Limitations of this study include the use of data from cross-sectional surveys, where causality cannot be ascertained. The cross-sectional designs also did not allow us to account for women leaving sex work, and the impact on STIs and HIV may be diminished if sex workers in peer groups stay in sex work longer than non-group members. In addition, group members tended to have been exposed longer to programs than non-members, which might influence their behavior, and might not have been fully adjusted for in the analysis. Finally, considerable effort and resources have been devoted over the past eight years in these districts to promote an enabling environment. These efforts could have diluted some of the effects of collectivization, as all FSWs (group members and non-members) would have benefited from the indirect effects of structural changes to the environment.

Areas for further research include exploring potential negative effects on sex workers who are not members of peer groups. It would be interesting to explore if clients are seeking sex workers who are not part of peer groups as they may have less skills of negotiation for condom use or for dealing with potentially violence situations.

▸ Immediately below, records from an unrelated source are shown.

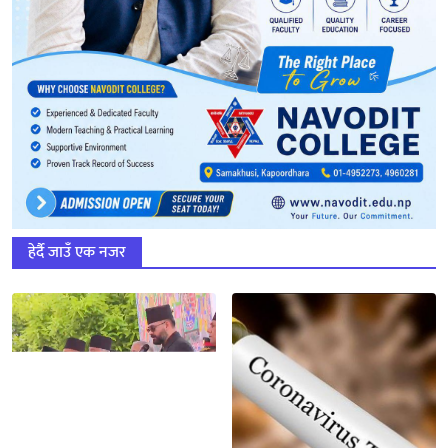
हेर्दै जाउँ एक नजर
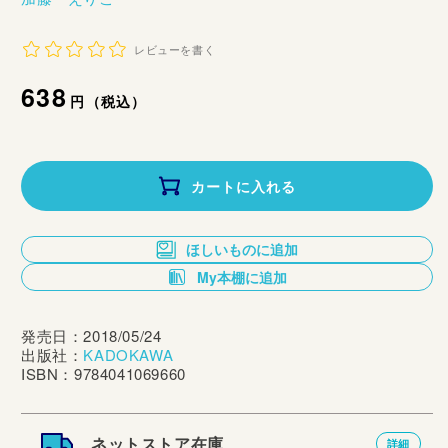
レビューを書く
通
638
円（税込）
常
価
カートに入れる
格
ほしいものに追加
My本棚に追加
発売日：2018/05/24
出版社：
KADOKAWA
ISBN：9784041069660
ネットストア在庫
詳細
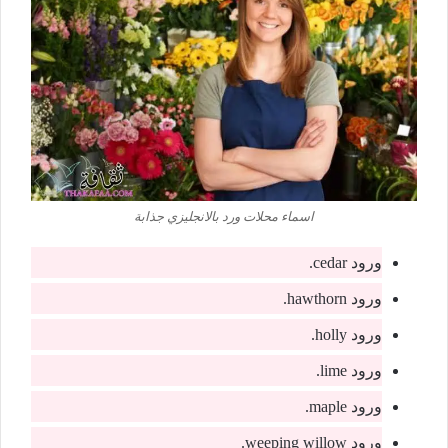
اسماء محلات ورد بالانجليزي جذابة
ورود cedar.
ورود hawthorn.
ورود holly.
ورود lime.
ورود maple.
ورود weeping willow.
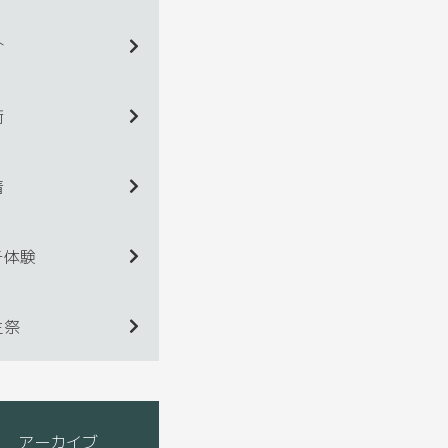
介
術
着
チ体験
生祭
アーカイブ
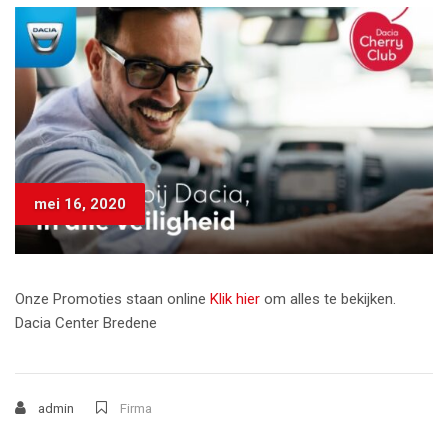
mei 16, 2020
Onze Promoties staan online
Klik hier
om alles te bekijken.
Dacia Center Bredene
admin
Firma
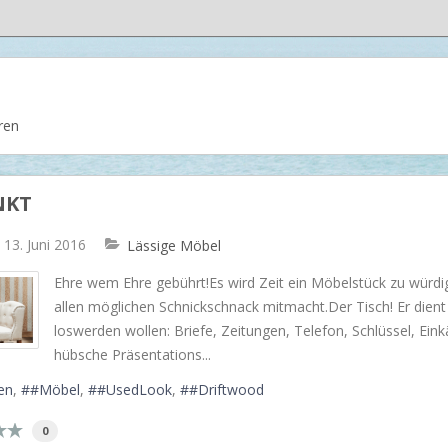
Dash & Albert
Ilse Jacobsen
Artwood
ren
NKT
13. Juni 2016
Lässige Möbel
​Ehre wem Ehre gebührt!Es wird Zeit ein Möbelstück zu würdi
allen möglichen Schnickschnack mitmacht.Der Tisch! Er dient
loswerden wollen: Briefe, Zeitungen, Telefon, Schlüssel, Einkä
hübsche Präsentations...
en
#Möbel
#UsedLook
#Driftwood
0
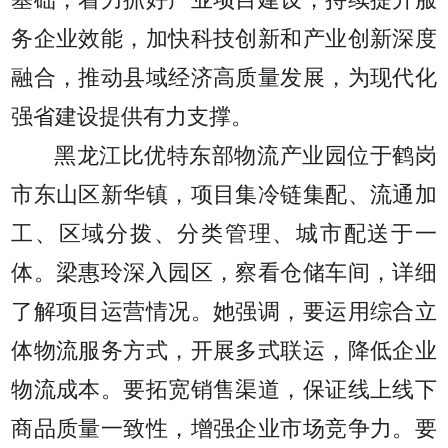
基础，着力抓好产业项目建设，持续提升服
务企业效能，加快科技创新和产业创新深度
融合，推动县域经济高质量发展，为现代化
强省建设提供有力支撑。
黑龙江比优特东部物流产业园位于鹤岗
市东山区新华镇，项目集冷链集配、流通加
工、区域分拨、分类管理、城市配送于一
体。梁惠玲深入园区，察看仓储车间，详细
了解项目运营情况。她强调，要运用综合立
体物流服务方式，开展多式联运，降低企业
物流成本。要拓宽销售渠道，保证线上线下
商品质量一致性，增强企业市场竞争力。要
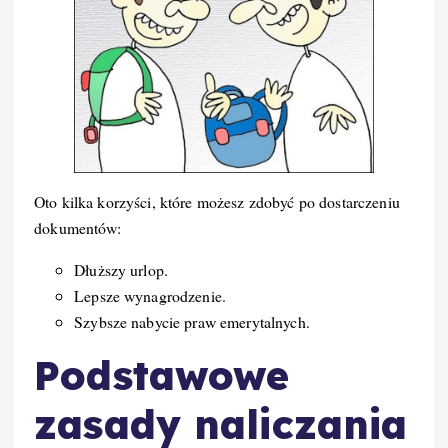
Oto kilka korzyści, które możesz zdobyć po dostarczeniu
dokumentów:
Dłuższy urlop.
Lepsze wynagrodzenie.
Szybsze nabycie praw emerytalnych.
Podstawowe
zasady naliczania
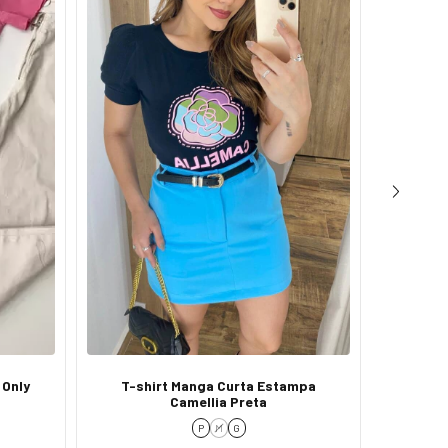
 Only
T-shirt Manga Curta Estampa
T-shirt
Camellia Preta
c
P
M
G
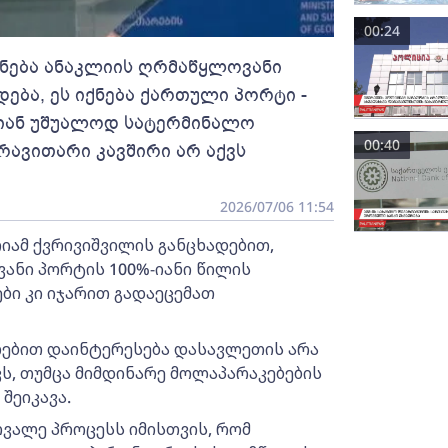
00:24
ქნება ანაკლიის ღრმაწყლოვანი
ება, ეს იქნება ქართული პორტი -
იან უშუალოდ სატერმინალო
00:40
რავითარი კავშირი არ აქვს
2026/07/06 11:54
იამ ქვრივიშვილის განცხადებით,
ანი პორტის 100%-იანი წილის
ი კი იჯარით გადაეცემათ
ლებით დაინტერესება დასავლეთის არა
ს, თუმცა მიმდინარე მოლაპარაკებების
შეიკავა.
რვალე პროცესს იმისთვის, რომ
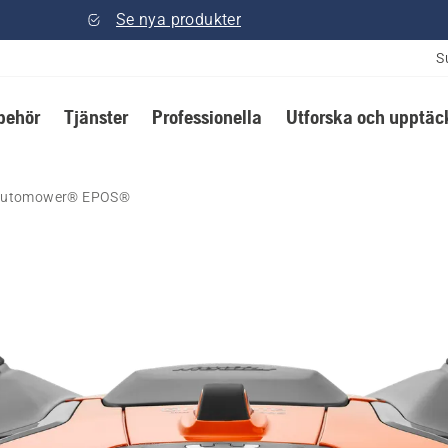
Se nya produkter
S
lbehör
Tjänster
Professionella
Utforska och upptäc
o Automower® EPOS®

In conclusion, including community mobilization and peer group formation in the context of HIV prevention programing can reduce HIV-related risk and vulnerability among FSWs. These program elements should be more widely adopted, with appropriate modifications to suit local sex work–related, political, and legal contexts.

Acknowledgements

This research was supported by the Bill & Melinda Gates Foundation and the World Bank. The views expressed herein are those of the authors and do not reflect the official policy or position of the Bill & Melinda Gates Foundation or the World Bank. We would like to acknowledge the contributions of the local interviewers as well as the women who participated in the study.

Notes

1. Solapur is a district in southern Maharashtra where KHPT manages HIV prevention programs, and was included in the BTS due to the high number of FSWs, and to provide a comparison with the other districts, which are all in Karnataka.

2. Belgaum was included in both the BTS and IBBAs, and was considered an important district due to the large number of FSWs and high prevalence of HIV among FSWs, as was seen in the first IBBA round in Belgaum.